My Father: The Feminist?

Lately I like to read a lot of blogs about work/life balance, and the ones I like most tend to be by female authors. I cannot figure out if I like them because I agree with and aspire to be like the authors or am incredulous as to their mindset. The more I examine myself against the content of their blogs I find I am approaching them more and more as if they are quaint fiction pieces about young women dumping their jobs in male dominated industries, jumping to the front lines and becoming CEOs of self-formed start-ups about things like the new breed of woman and twentysomethings changing the world. Everyone gets an iPod and expensive face cream. And they save the planet! And Darfur! And have babies! And garner six figure incomes! Hmmm. Forgive the sarcasm. Don't get me wrong, I really like these blogs and what these women are doing, I'm not poking fun, I just frustratingly cannot relate.

As I reference these "young things" lives against my own, I suddenly remember that I'm 27 and their contemporary. And yet, I feel like a crotchety old lady, and I can't shake my 80 year old perspective. I certainly don't feel like the glowy, glossy GenX or Yer's (which am I?) I imagine are writing. Maybe I've had a tough year and am feeling pessimistic. Or maybe my grip on terra firma is stronger than ever because of what I've had to face. And maybe even when they do prove they can accomplish all they set out to do professionally - their personal lives seem to go to shambles. Like Penelope Trunk's love life, or Rebecca Thorman's lack of sleep. I'm not so sure I want in.

At any rate, this post on "From Boston With Love" via Penelope Trunk's Yahoo Finance column caught my eye. I have done no research nor do I have strong opinions on feminism, but Kate Hutchinson did start me thinking. What are my feelings as a working woman? Am I a feminist? Do I even know what that means? I have never felt a lot of pressure to perform differently, better, faster, or more because I'm a woman playing against men, but simply because I'm a human. Maybe it's because my undergrad was in a field where the women were more sought after and more cut-throat than men. Sopranos vying for spots in operas don't play nice, and often race or weight are bigger factors for jobs…but I'm also wondering if it was because I grew up in an environment where women and men were considered equals. My mother might have a different perspective, but I was my father's daughter, not his wife…

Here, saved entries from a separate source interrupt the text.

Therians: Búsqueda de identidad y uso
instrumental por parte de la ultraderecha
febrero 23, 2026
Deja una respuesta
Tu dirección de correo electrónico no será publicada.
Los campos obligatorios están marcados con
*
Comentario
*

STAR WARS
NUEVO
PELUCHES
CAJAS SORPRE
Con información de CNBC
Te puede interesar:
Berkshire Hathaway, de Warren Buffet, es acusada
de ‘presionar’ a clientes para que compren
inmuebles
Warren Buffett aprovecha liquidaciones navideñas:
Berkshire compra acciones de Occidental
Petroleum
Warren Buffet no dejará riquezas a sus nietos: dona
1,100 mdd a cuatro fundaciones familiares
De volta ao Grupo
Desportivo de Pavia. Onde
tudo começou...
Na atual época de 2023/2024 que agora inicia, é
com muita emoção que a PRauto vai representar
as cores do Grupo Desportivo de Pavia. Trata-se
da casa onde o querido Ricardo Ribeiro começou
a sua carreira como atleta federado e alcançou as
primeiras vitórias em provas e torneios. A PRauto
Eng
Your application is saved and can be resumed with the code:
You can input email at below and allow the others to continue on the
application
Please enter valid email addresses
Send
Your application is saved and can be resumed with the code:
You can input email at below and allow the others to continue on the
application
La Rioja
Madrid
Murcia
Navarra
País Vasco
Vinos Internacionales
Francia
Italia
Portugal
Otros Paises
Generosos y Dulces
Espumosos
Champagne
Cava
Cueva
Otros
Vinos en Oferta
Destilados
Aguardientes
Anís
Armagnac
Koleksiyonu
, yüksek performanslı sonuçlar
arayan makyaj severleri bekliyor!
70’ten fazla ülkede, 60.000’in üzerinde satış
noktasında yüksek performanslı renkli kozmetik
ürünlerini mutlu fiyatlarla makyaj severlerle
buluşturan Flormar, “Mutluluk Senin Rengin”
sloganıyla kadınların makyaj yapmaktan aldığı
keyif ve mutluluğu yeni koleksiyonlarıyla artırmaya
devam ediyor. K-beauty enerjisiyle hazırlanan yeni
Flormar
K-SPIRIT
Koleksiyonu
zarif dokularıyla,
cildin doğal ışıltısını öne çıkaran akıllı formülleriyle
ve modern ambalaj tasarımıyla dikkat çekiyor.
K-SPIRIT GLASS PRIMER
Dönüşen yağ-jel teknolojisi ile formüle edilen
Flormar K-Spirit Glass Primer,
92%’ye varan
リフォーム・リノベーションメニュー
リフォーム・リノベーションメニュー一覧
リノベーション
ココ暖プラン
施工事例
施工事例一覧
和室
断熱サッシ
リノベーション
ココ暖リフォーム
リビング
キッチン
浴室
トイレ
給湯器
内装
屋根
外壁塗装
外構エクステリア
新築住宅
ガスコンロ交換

My father once quipped to me that he didn't understand feminism or the women's liberation movement. Coming from Serbia in the 1970's, his country had already had a female president. He said everyone got equal compensation per skill level, doctors and lawyers got the same training and the same pay - whether they were male or female. No one cared.

Insert screeching halt here.

Um. Someone might want me to point out the glaring fact that this rosy Peaceable Kingdom of workplace equality happened under communism. Despite the former Yugoslavia being considered the model for communism's "success" at the time, we all know from the bloodshed marking the late 80's and 90's (and in most every other former and present-day communist society) that financial, ethnic, and religious relationships cannot be forced into submission.

And continuing...

While I don't support communism, this brief history lesson informs the context from where my father came. Whether he thought communism was a good idea or not is not the point, although it may have possibly influenced how he raised his daughters. My father never put me down, nor did he say I couldn't do something. A few years ago when I'd had a particularly bad day on the job, I called him bawling for help. He told me to meet him at Starbucks and I proceeded to sob at him from across the cafe table. Once I regained my composure I asked him if I could work for him and eventually take over his construction business. Without batting an eye he said, "Why sure, of course you can." I hesitated, "Well, I mean, there probably aren't a lot of female carpenters…right?" He again unflinchingly replied, "No, there's a lot of them. I see them at Home Depot all the time." While I regrettably never did take him up on the offer, I knew he was serious. He really thought I could do it.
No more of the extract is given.